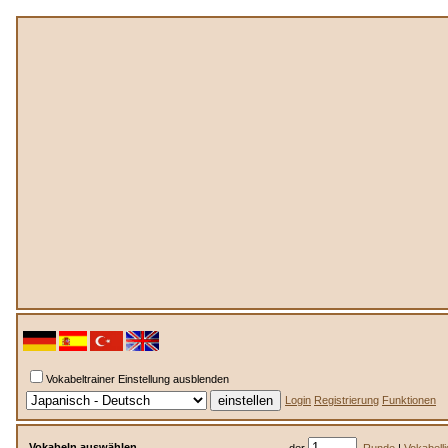
Vokabeltrainer Einstellung ausblenden
Login
Registrierung
Funktionen
Vokabeln auswählen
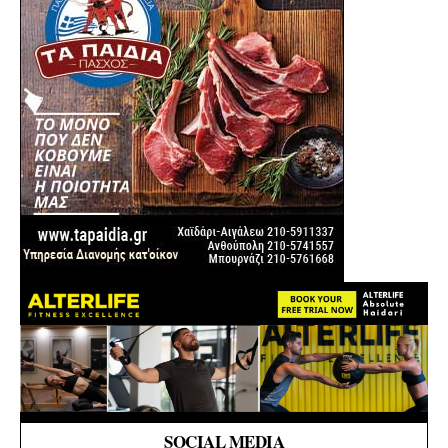
SOCIAL MEDIA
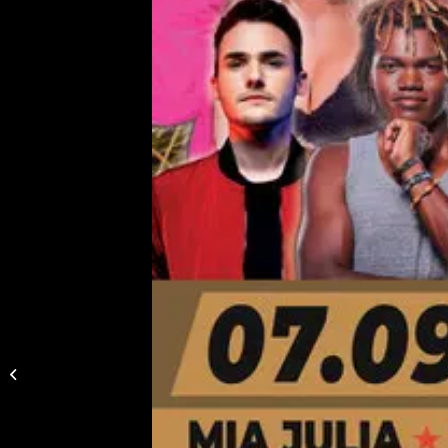
DE – Peter Wackel
LIVE in Oberhausen
(ABGESAGT)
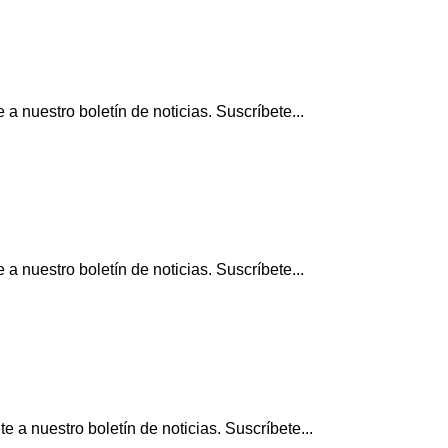
 nuestro boletín de noticias. Suscríbete...
 nuestro boletín de noticias. Suscríbete...
a nuestro boletín de noticias. Suscríbete...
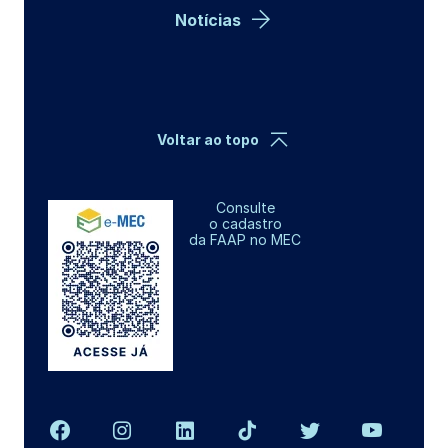
Notícias
Voltar ao topo
Consulte
o cadastro
da FAAP no MEC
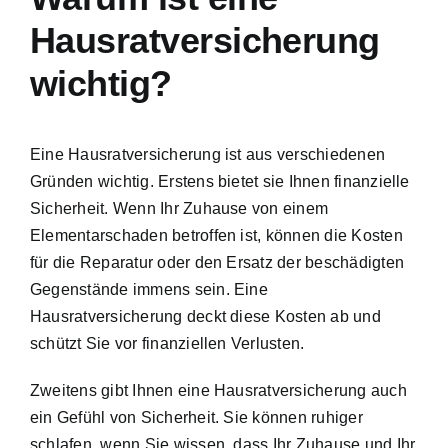
Hausratversicherung
wichtig?
Eine Hausratversicherung ist aus verschiedenen
Gründen wichtig. Erstens bietet sie Ihnen finanzielle
Sicherheit. Wenn Ihr Zuhause von einem
Elementarschaden betroffen ist, können die Kosten
für die Reparatur oder den Ersatz der beschädigten
Gegenstände immens sein. Eine
Hausratversicherung deckt diese Kosten ab und
schützt Sie vor finanziellen Verlusten.
Zweitens gibt Ihnen eine Hausratversicherung auch
ein Gefühl von Sicherheit. Sie können ruhiger
schlafen, wenn Sie wissen, dass Ihr Zuhause und Ihr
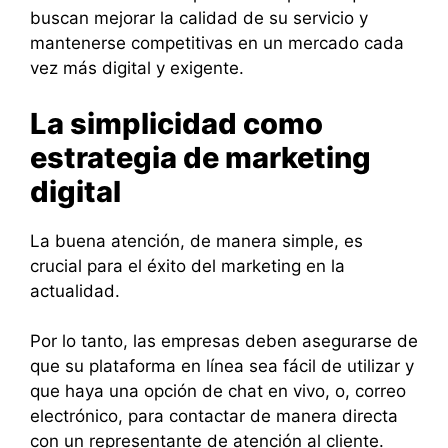
buscan mejorar la calidad de su servicio y
mantenerse competitivas en un mercado cada
vez más digital y exigente.
La simplicidad como
estrategia de marketing
digital
La buena atención, de manera simple, es
crucial para el éxito del marketing en la
actualidad.
Por lo tanto, las empresas deben asegurarse de
que su plataforma en línea sea fácil de utilizar y
que haya una opción de chat en vivo, o, correo
electrónico, para contactar de manera directa
con un representante de atención al cliente.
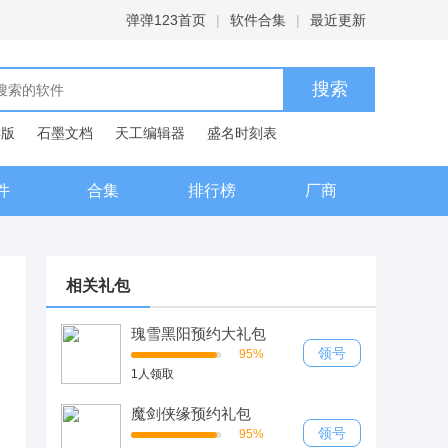
弹弹123首页
|
软件合集
|
最近更新
C版
石墨文档
天工编辑器
盛名时刻表
典
件
合集
排行榜
厂商
相关礼包
瑰雪黑阳预约大礼包
领号
95%
1人领取
魔剑侠缘预约礼包
领号
95%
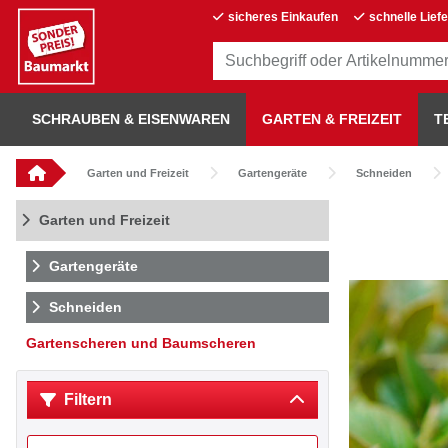
sicheres Einkaufen
schnelle Lief
SCHRAUBEN & EISENWAREN
GARTEN & FREIZEIT
T
Garten und Freizeit
Gartengeräte
Schneiden
Garten und Freizeit
Gartengeräte
Schneiden
Gartenscheren und Baumscheren
Filtern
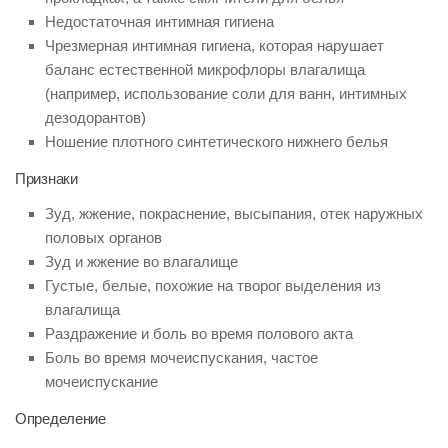
Недостаточная интимная гигиена
Чрезмерная интимная гигиена, которая нарушает
баланс естественной микрофлоры влагалища
(например, использование соли для ванн, интимных
дезодорантов)
Ношение плотного синтетического нижнего белья
Признаки
Зуд, жжение, покраснение, высыпания, отек наружных
половых органов
Зуд и жжение во влагалище
Густые, белые, похожие на творог выделения из
влагалища
Раздражение и боль во время полового акта
Боль во время мочеиспускания, частое
мочеиспускание
Определение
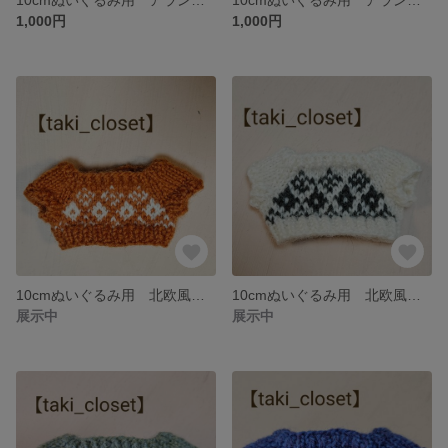
1,000円
1,000円
10cmぬいぐるみ用 北欧風セーター 【オレンジ】 taki_closet
10cmぬいぐるみ用 北欧風セーター 【白】 taki_closet
展示中
展示中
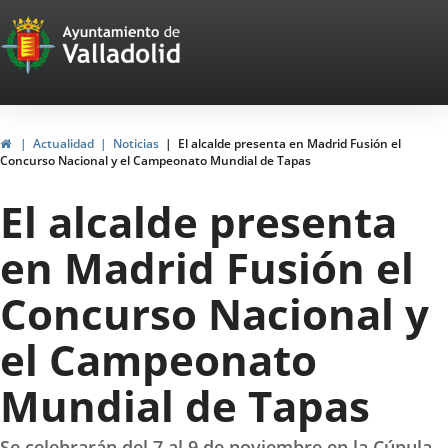
Portal
Jump to content
Web
del
Ayuntamiento
Home
Actualidad
Noticias
El alcalde presenta en Madrid Fusión el
Concurso Nacional y el Campeonato Mundial de Tapas
de
El alcalde presenta
Valladolid
en Madrid Fusión el
Concurso Nacional y
el Campeonato
Mundial de Tapas
Se celebrarán del 7 al 9 de noviembre en la Cúpula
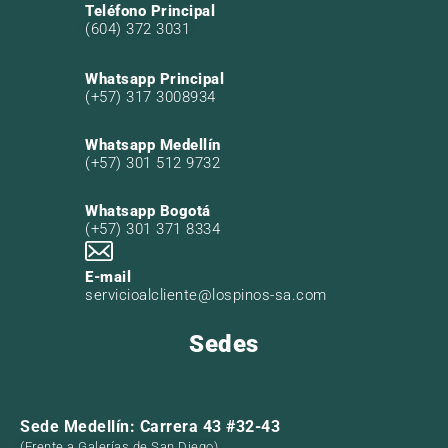
Teléfono Principal
(604) 372 3031
Whatsapp Principal
(+57) 317 3008934
Whatsapp Medellín
(+57) 301 512 9732
Whatsapp Bogotá
(+57) 301 371 8334
E-mail
servicioalcliente@lospinos-sa.com
Sedes
Sede Medellín: Carrera 43 #32-43
(Frente a Galerías de San Diego)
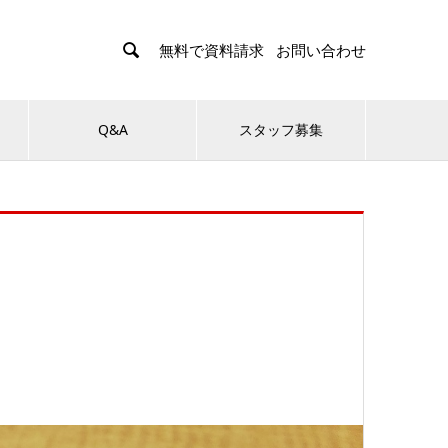

無料で資料請求
お問い合わせ
Q&A
スタッフ募集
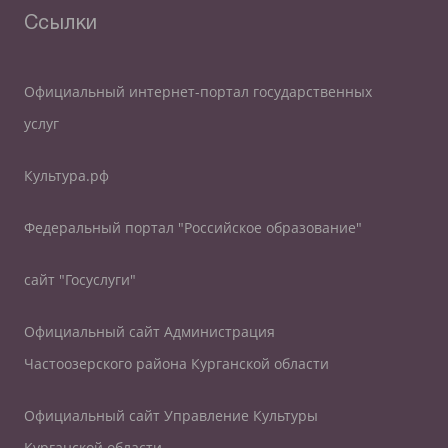
Ссылки
Официальный интернет-портал государственных
услуг
Культура.рф
Федеральный портал "Российское образование"
сайт "Госуслуги"
Официальный сайт Администрация
Частоозерского района Курганской области
Официальный сайт Управление Культуры
Курганской области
====
About this task
Copy each line from the entries above that has the word "портал" in it.

Response below
Официальный интернет-портал государственных
Федеральный портал "Российское образование"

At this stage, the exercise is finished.